Given the fact that Joaquin was in the area, the system funneled moist outflow from it as well, enhancing the onshore moisture profile and compounding its effects. It also didn’t help that the region had experienced significant rainfall just a few days prior, creating near-saturated soil conditions, and thus, minimal absorption options for the impending rains.

It’s important to note that this rain event would have taken place regardless of Hurricane Joaquin. The storm simply amplified the amount of moisture being pushed onshore, as well as the corresponding impacts. For a more detailed breakdown of the event, please check out this Washington Post article.
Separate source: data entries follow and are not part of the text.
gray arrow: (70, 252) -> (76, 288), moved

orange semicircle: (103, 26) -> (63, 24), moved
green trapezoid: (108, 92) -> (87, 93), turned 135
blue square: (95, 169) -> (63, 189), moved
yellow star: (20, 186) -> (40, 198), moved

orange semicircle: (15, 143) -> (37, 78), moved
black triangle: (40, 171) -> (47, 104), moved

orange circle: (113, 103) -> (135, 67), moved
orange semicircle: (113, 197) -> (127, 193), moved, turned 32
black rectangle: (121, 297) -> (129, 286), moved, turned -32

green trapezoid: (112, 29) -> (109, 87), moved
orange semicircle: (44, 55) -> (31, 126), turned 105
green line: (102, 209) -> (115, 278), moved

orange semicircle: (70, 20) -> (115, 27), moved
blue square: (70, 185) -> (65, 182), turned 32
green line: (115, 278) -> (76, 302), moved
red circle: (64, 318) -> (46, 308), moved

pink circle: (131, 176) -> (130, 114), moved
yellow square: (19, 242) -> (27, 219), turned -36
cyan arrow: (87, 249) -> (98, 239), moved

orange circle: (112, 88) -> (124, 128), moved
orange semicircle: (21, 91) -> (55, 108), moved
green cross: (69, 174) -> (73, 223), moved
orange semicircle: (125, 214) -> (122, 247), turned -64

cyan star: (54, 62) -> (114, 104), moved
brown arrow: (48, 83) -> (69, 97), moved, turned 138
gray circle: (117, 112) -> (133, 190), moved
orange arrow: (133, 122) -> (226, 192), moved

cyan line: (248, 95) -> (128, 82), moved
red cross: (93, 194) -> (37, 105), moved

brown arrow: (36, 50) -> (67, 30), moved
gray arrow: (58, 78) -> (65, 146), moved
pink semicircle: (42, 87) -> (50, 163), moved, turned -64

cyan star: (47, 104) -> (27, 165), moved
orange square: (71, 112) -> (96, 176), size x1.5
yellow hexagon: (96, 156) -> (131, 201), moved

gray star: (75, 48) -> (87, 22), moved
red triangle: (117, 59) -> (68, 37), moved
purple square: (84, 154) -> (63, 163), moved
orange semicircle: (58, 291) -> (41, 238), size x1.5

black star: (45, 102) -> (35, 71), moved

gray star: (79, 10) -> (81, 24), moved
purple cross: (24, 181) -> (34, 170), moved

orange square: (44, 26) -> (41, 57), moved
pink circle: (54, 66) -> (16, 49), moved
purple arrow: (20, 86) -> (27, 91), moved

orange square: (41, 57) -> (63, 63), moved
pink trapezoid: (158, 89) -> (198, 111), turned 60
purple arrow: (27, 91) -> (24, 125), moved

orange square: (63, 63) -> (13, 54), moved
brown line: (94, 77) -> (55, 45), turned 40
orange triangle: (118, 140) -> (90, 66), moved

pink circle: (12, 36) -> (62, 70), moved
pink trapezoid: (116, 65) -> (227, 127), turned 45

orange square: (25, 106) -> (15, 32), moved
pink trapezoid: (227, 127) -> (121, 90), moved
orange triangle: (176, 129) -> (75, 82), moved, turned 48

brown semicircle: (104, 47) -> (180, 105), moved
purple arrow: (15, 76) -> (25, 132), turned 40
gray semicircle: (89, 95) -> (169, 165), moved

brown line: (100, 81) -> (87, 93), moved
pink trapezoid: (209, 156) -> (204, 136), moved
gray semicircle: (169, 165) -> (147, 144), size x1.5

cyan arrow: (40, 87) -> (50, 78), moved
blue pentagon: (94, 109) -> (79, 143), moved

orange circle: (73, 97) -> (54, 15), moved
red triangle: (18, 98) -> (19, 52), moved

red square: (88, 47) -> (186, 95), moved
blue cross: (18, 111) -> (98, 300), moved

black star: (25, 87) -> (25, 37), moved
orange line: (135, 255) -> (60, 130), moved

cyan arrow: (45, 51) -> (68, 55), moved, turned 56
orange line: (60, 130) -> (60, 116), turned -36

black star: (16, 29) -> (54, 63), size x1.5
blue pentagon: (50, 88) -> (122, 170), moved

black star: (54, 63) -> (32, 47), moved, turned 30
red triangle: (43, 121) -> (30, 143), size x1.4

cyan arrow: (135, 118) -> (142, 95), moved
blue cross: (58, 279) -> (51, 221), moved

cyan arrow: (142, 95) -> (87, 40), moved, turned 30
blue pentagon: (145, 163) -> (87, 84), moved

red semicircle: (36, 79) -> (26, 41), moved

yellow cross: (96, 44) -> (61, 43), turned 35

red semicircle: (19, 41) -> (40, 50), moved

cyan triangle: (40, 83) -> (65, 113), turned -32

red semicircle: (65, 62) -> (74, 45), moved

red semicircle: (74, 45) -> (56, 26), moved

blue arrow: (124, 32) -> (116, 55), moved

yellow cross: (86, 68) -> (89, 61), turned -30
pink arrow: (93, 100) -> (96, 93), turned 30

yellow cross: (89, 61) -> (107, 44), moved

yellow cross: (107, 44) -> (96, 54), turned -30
Notable impacts and what it means for the industry

Given the scope and magnitude of the impacts thus far, it will likely be one of the most damaging U.S. natural catastrophes of 2015. Ultimately, this could be one of the most significant inland flooding events in recent U.S. history.

This event will undoubtedly trigger residential and commercial flood policies throughout the state. However, South Carolina has just 200,000 National Flood Insurance Program (NFIP) policies in place, most of which are concentrated along the coast, meaning that much of the residential losses are unlikely to be covered by insurance.

Figure 2: Aerial footage of damage from South Carolina floods. Source: NPR, SCETV.

Where do we go from here?

Similar to how Tropical Storm Bill reiterated the importance of capturing risk from tropical cyclone-induced rainfall, there is a lot to take away from the South Carolina floods.

First, this event underscores the need to capture interactions between non-tropical and tropical systems when determining the frequency, severity, and correlation of extreme precipitation events. This  combined with high resolution terrain data, high resolution rainfall runoff models, and sufficient model runtimes will optimize the accuracy and quality of both coastal and inland flood solutions.

Next, nearly 20 dams have been breached or failed thus far, stressing the importance of developing both defended and undefended views of inland flood risk. Understanding where and to what extent a flood-retention system, such as a dam or levee, might fail is just as imperative as knowing the likelihood of it remaining intact. It also highlights the need to monitor antecedent conditions in order to properly assess the full risk profile of a potential flood event.

The high economic-to-insured loss ratio that is likely to result from this event only serves to stress the need for more involvement by private (re)insurers in the flood insurance market. NFIP reform combined with the availability of more advanced flood analytics may help bridge that gap, but only time will tell.

Lastly, although individual events cannot be directly attributed to climate change, these floods will certainly fuel discussions about the role it has in shaping similar catastrophic occurrences. Did climate change amplify the effects of the flooding? If so, to what extent? Will tail flood events become more frequent and/or more intense in the future due to a rising sea levels, warming sea surface temperatures, and a more rapid hydrologic cycle? How will flood risk evolve with coastal population growth and the development of more water impermeable surfaces?

This event may leave the industry with more questions than answers, but one stands out above the rest: Are you asking the right questions to keep your head above water?